Heron Lake in Jackson County is a 6400 acre, shallow, prairie lake suffering from over-enrichment due to agricultural run-off; high populations of rough fish; and loss of aquatic vegetation; all symptoms typical to area lakes. Heron Lake is the focus of a multi-partner effort to restore the lake and its 472 sqmi watershed. The District is an active partner in this effort.

District staff work closely with private landowners to restore and protect degraded and critical habitat. Between 1990 and 2006, the District restored 690 wetlands, covering 8433 acre on both public and private owned lands in the twelve counties it manages. During this same period, 1991 acre of prairie remnants and native grasslands on 73 sites were restored or protected.

Hunters and wildlife enthusiasts can visit one of 65 Waterfowl Production Areas (WPAs) encompassing nearly 14000 acre for permitted recreational activities.

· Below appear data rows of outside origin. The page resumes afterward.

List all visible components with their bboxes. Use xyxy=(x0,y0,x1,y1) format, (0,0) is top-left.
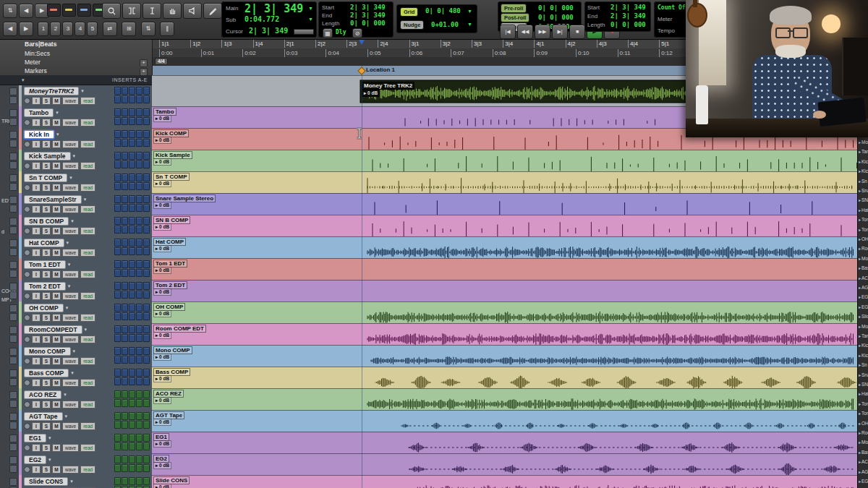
insert-slot[interactable] xyxy=(122,139,128,147)
insert-slot[interactable] xyxy=(136,334,142,342)
tempo-button-label[interactable]: Tempo xyxy=(658,27,675,34)
clip-list-item[interactable]: ▸ACO xyxy=(859,457,868,467)
insert-slot[interactable] xyxy=(122,399,128,407)
insert-slot[interactable] xyxy=(122,130,128,138)
track-type-icon[interactable] xyxy=(9,153,17,160)
insert-slot[interactable] xyxy=(143,139,150,147)
track-freeze-icon[interactable] xyxy=(9,270,17,278)
insert-slot[interactable] xyxy=(114,434,121,442)
mode-shuffle-button[interactable] xyxy=(47,4,61,17)
clip-list-item[interactable]: ▸Kick xyxy=(859,157,868,167)
insert-slot[interactable] xyxy=(136,455,142,463)
insert-slot[interactable] xyxy=(114,399,121,407)
track-type-icon[interactable] xyxy=(9,239,17,247)
return-to-zero-button[interactable]: |◀ xyxy=(500,25,516,39)
insert-slot[interactable] xyxy=(129,412,135,420)
min-secs-ruler-label[interactable]: Min:Secs xyxy=(25,50,50,57)
insert-slot[interactable] xyxy=(122,247,128,255)
record-enable-button[interactable] xyxy=(24,249,30,256)
track-freeze-icon[interactable] xyxy=(9,205,17,213)
input-monitor-button[interactable]: I xyxy=(32,184,41,192)
insert-slot[interactable] xyxy=(129,399,135,407)
track-name-button[interactable]: ACO REZ xyxy=(24,390,61,399)
insert-slot[interactable] xyxy=(129,464,135,472)
go-to-end-button[interactable]: ▶| xyxy=(552,25,568,39)
track-type-icon[interactable] xyxy=(9,456,17,464)
track-lane[interactable]: Mono COMP▸ 0 dB xyxy=(152,345,857,367)
insert-slot[interactable] xyxy=(136,174,142,181)
insert-slot[interactable] xyxy=(114,174,121,181)
insert-slot[interactable] xyxy=(129,390,135,398)
record-enable-button[interactable] xyxy=(24,358,30,364)
trimmer-tool-button[interactable] xyxy=(122,3,141,19)
track-options-caret-icon[interactable]: ▾ xyxy=(71,370,74,376)
insert-slot[interactable] xyxy=(143,312,150,320)
insert-slot[interactable] xyxy=(129,421,135,429)
insert-slot[interactable] xyxy=(114,108,121,116)
automation-mode-button[interactable]: read xyxy=(80,401,95,408)
t2-length-value[interactable]: 0| 0| 000 xyxy=(610,21,646,28)
insert-slot[interactable] xyxy=(136,347,142,355)
insert-slot[interactable] xyxy=(143,369,150,377)
solo-button[interactable]: S xyxy=(42,162,51,170)
insert-slot[interactable] xyxy=(129,269,135,277)
insert-slot[interactable] xyxy=(143,108,150,116)
track-freeze-icon[interactable] xyxy=(9,118,17,126)
clip-list-item[interactable]: ▸EG1 xyxy=(859,476,868,487)
pre-roll-chip[interactable]: Pre-roll xyxy=(501,4,527,13)
track-type-icon[interactable] xyxy=(9,109,17,117)
clip-list-item[interactable]: ▸Mono xyxy=(859,254,868,264)
track-type-icon[interactable] xyxy=(9,369,17,377)
insert-slot[interactable] xyxy=(143,455,150,463)
mute-button[interactable]: M xyxy=(52,292,61,300)
zoom-preset-5-button[interactable]: 5 xyxy=(87,22,98,36)
insert-slot[interactable] xyxy=(136,412,142,420)
track-options-caret-icon[interactable]: ▾ xyxy=(56,110,59,116)
mode-slip-button[interactable] xyxy=(77,4,91,17)
post-roll-chip[interactable]: Post-roll xyxy=(501,13,529,22)
track-list-options-icon[interactable]: ▾ xyxy=(22,77,25,83)
insert-slot[interactable] xyxy=(122,95,128,103)
insert-slot[interactable] xyxy=(122,160,128,168)
track-view-selector[interactable]: wave xyxy=(62,227,79,235)
insert-slot[interactable] xyxy=(129,182,135,190)
automation-mode-button[interactable]: read xyxy=(80,205,95,213)
insert-slot[interactable] xyxy=(114,442,121,450)
sel-start-value[interactable]: 2| 3| 349 xyxy=(350,4,386,11)
insert-slot[interactable] xyxy=(136,239,142,247)
clip-list-item[interactable]: ▸Sn T xyxy=(859,360,868,370)
clip-list-item[interactable]: ▸ACO xyxy=(859,273,868,283)
insert-slot[interactable] xyxy=(129,312,135,320)
track-freeze-icon[interactable] xyxy=(9,291,17,299)
insert-slot[interactable] xyxy=(129,87,135,95)
insert-slot[interactable] xyxy=(129,334,135,342)
post-roll-value[interactable]: 0| 0| 000 xyxy=(538,14,574,21)
insert-slot[interactable] xyxy=(143,130,150,138)
solo-button[interactable]: S xyxy=(42,466,51,474)
track-type-icon[interactable] xyxy=(9,304,17,312)
mute-button[interactable]: M xyxy=(52,335,61,343)
track-view-selector[interactable]: wave xyxy=(62,270,79,278)
insert-slot[interactable] xyxy=(114,195,121,203)
track-view-selector[interactable]: wave xyxy=(62,401,79,408)
track-freeze-icon[interactable] xyxy=(9,443,17,451)
solo-button[interactable]: S xyxy=(42,401,51,408)
insert-slot[interactable] xyxy=(136,421,142,429)
sel-length-value[interactable]: 0| 0| 000 xyxy=(350,20,386,27)
meter-button-label[interactable]: Meter xyxy=(658,16,672,22)
insert-slot[interactable] xyxy=(143,356,150,364)
record-enable-button[interactable] xyxy=(24,206,30,213)
clip-gain-label[interactable]: ▸ 0 dB xyxy=(153,288,171,296)
input-monitor-button[interactable]: I xyxy=(32,422,41,430)
insert-slot[interactable] xyxy=(129,139,135,147)
insert-slot[interactable] xyxy=(136,464,142,472)
insert-slot[interactable] xyxy=(122,269,128,277)
solo-button[interactable]: S xyxy=(42,184,51,192)
insert-slot[interactable] xyxy=(136,390,142,398)
insert-slot[interactable] xyxy=(114,369,121,377)
mode-spot-button[interactable] xyxy=(62,4,76,17)
clip-gain-label[interactable]: ▸ 0 dB xyxy=(153,462,171,469)
insert-slot[interactable] xyxy=(136,226,142,234)
insert-slot[interactable] xyxy=(136,325,142,333)
insert-slot[interactable] xyxy=(136,95,142,103)
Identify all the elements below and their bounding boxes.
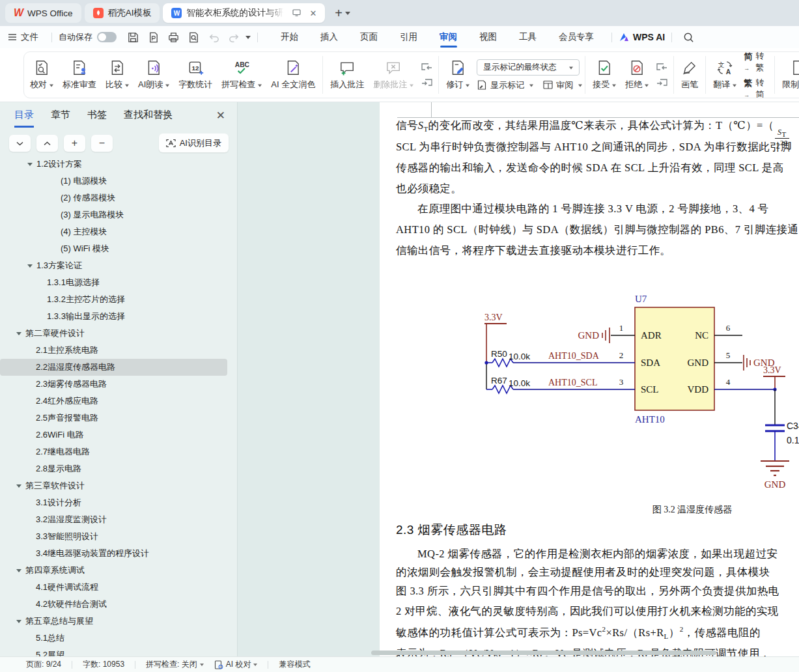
print-preview-icon[interactable] [188,31,200,44]
collapse-arrow-icon[interactable] [16,484,21,490]
ai-polish-button[interactable]: AI 全文润色 [266,59,320,91]
show-markup-button[interactable]: 显示标记 [477,79,533,91]
sidebar-tab[interactable]: 章节 [51,109,70,128]
delete-comment-button[interactable]: 删除批注 [369,59,418,91]
collapse-up-button[interactable] [36,135,58,152]
document-page[interactable]: 信号ST的变化而改变，其结果用温度℃来表示，具体公式计算为：T（℃）=（ST22… [380,102,799,656]
toc-item[interactable]: 第三章软件设计 [0,477,227,494]
menu-tab[interactable]: 工具 [508,26,548,48]
export-pdf-icon[interactable] [147,31,160,44]
collapse-arrow-icon[interactable] [16,569,21,575]
toc-item[interactable]: 2.1主控系统电路 [0,342,227,359]
figure-circuit-diagram[interactable]: U7 AHT10 1 2 3 6 5 4 ADR [469,287,799,495]
to-simplified-button[interactable]: 繁→ 转简 [744,77,764,99]
translate-button[interactable]: 文 A 翻译 [708,59,741,91]
file-menu[interactable]: 文件 [8,31,38,43]
redo-icon[interactable] [228,31,240,44]
sidebar-tab[interactable]: 书签 [87,109,107,128]
to-traditional-button[interactable]: 简→ 转繁 [744,51,764,74]
standard-review-button[interactable]: 标准审查 [58,59,101,91]
undo-icon[interactable] [208,31,220,44]
collapse-arrow-icon[interactable] [27,163,33,169]
toc-item[interactable]: 2.7继电器电路 [0,443,227,460]
toc-item[interactable]: 3.2温湿度监测设计 [0,511,227,528]
autosave-toggle[interactable] [97,32,117,42]
toc-item[interactable]: (5) WiFi 模块 [0,240,227,257]
tab-docer-templates[interactable]: 稻壳AI模板 [85,3,160,23]
ai-read-aloud-button[interactable]: AI朗读 [133,59,174,91]
horizontal-scrollbar-thumb[interactable] [371,651,716,655]
toc-item[interactable]: 3.1设计分析 [0,494,227,511]
menu-tab[interactable]: 审阅 [428,26,468,48]
redo-caret-icon[interactable] [245,36,251,42]
spellcheck-status[interactable]: 拼写检查: 关闭 [146,659,204,670]
menu-tab[interactable]: 引用 [389,26,428,48]
toc-item[interactable]: 3.3智能照明设计 [0,528,227,545]
toc-item[interactable]: 第二章硬件设计 [0,325,227,342]
expand-all-button[interactable]: + [64,135,85,152]
ai-recognize-toc-button[interactable]: AI识别目录 [159,133,229,152]
tab-wps-office[interactable]: W WPS Office [5,3,81,23]
close-tab-icon[interactable]: ✕ [309,8,316,18]
proofread-button[interactable]: 校对 [25,59,58,91]
new-tab-button[interactable]: + [335,6,343,21]
toc-item[interactable]: (4) 主控模块 [0,223,227,240]
menu-tab[interactable]: 开始 [270,26,309,48]
toc-item[interactable]: 5.1总结 [0,630,227,647]
menu-tab[interactable]: 会员专享 [548,26,605,48]
sidebar-tab[interactable]: 查找和替换 [124,109,173,128]
spell-check-button[interactable]: ABC 拼写检查 [217,59,266,91]
collapse-all-button[interactable]: − [91,135,113,152]
menu-tab[interactable]: 插入 [309,26,349,48]
toc-item[interactable]: 1.3.3输出显示的选择 [0,308,227,325]
toc-item[interactable]: 2.3烟雾传感器电路 [0,376,227,393]
word-count-button[interactable]: 12 字数统计 [174,59,217,91]
tab-list-caret-icon[interactable] [345,12,350,18]
toc-item[interactable]: 3.4继电器驱动装置的程序设计 [0,545,227,562]
next-comment-icon[interactable] [421,78,433,88]
close-sidebar-icon[interactable]: ✕ [216,109,225,122]
restrict-editing-button[interactable]: 限制编辑 [778,59,799,91]
brush-button[interactable]: 画笔 [677,59,703,91]
next-revision-icon[interactable] [656,78,668,88]
toc-item[interactable]: 4.2软硬件结合测试 [0,596,227,613]
group-expand-icon[interactable]: ↘ [765,97,770,99]
collapse-arrow-icon[interactable] [16,620,21,626]
document-canvas[interactable]: 信号ST的变化而改变，其结果用温度℃来表示，具体公式计算为：T（℃）=（ST22… [238,102,799,656]
toc-item[interactable]: 2.6WiFi 电路 [0,427,227,443]
compare-button[interactable]: 比较 [101,59,133,91]
wps-ai-button[interactable]: WPS AI [619,32,665,42]
collapse-arrow-icon[interactable] [27,264,33,270]
toc-item[interactable]: 1.3.2主控芯片的选择 [0,291,227,308]
markup-state-select[interactable]: 显示标记的最终状态 [477,59,580,76]
search-icon[interactable] [682,31,695,44]
toc-item[interactable]: 第五章总结与展望 [0,613,227,630]
toc-item[interactable]: 第四章系统调试 [0,562,227,579]
toc-item[interactable]: 2.5声音报警电路 [0,410,227,427]
print-icon[interactable] [167,31,180,44]
toc-item[interactable]: 2.4红外感应电路 [0,393,227,410]
tab-document[interactable]: W 智能衣柜系统的设计与研究 ✕ [163,3,325,23]
ai-proofread-status[interactable]: AI 校对 [214,659,258,670]
reject-revision-button[interactable]: 拒绝 [621,59,653,91]
expand-down-button[interactable] [9,135,31,152]
previous-revision-icon[interactable] [656,63,668,72]
toc-item[interactable]: 5.2展望 [0,647,227,656]
toc-item[interactable]: 1.3方案论证 [0,257,227,274]
previous-comment-icon[interactable] [421,63,433,72]
save-icon[interactable] [127,31,139,44]
track-changes-button[interactable]: 修订 [442,59,474,91]
toc-item[interactable]: (3) 显示电路模块 [0,206,227,223]
toc-item[interactable]: (1) 电源模块 [0,173,227,189]
insert-comment-button[interactable]: 插入批注 [326,59,369,91]
accept-revision-button[interactable]: 接受 [588,59,621,91]
menu-tab[interactable]: 页面 [349,26,389,48]
toc-item[interactable]: 2.2温湿度传感器电路 [0,359,227,376]
window-mode-icon[interactable] [292,8,301,18]
toc-item[interactable]: 1.2设计方案 [0,156,227,173]
toc-item[interactable]: 1.3.1电源选择 [0,274,227,291]
toc-item[interactable]: (2) 传感器模块 [0,189,227,206]
review-pane-button[interactable]: 审阅 [542,79,582,91]
collapse-arrow-icon[interactable] [16,332,21,338]
toc-item[interactable]: 4.1硬件调试流程 [0,579,227,596]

Construction of a 3/4 mile walking trail was completed in 2006 and is located adjacent to the headquarters and interpretive center at Wolf Lake WPA. The facility provides many opportunities for environmental education and interpretation opportunities with local schools and the visiting public.

The Windom Wetland Management District also manages the first fee title tract of the Northern Tallgrass Prairie National Wildlife Refuge. Touch the Sky Prairie is a nearly 800 acre unit of the refuge dedicated to helping preserve native tallgrass prairie. Less than one-tenth of one percent of the original Tallgrass Prairie remains. Touch the Sky Prairie is located 4 mi north and 3 mi west of the city of Luverne in Rock County, Minnesota.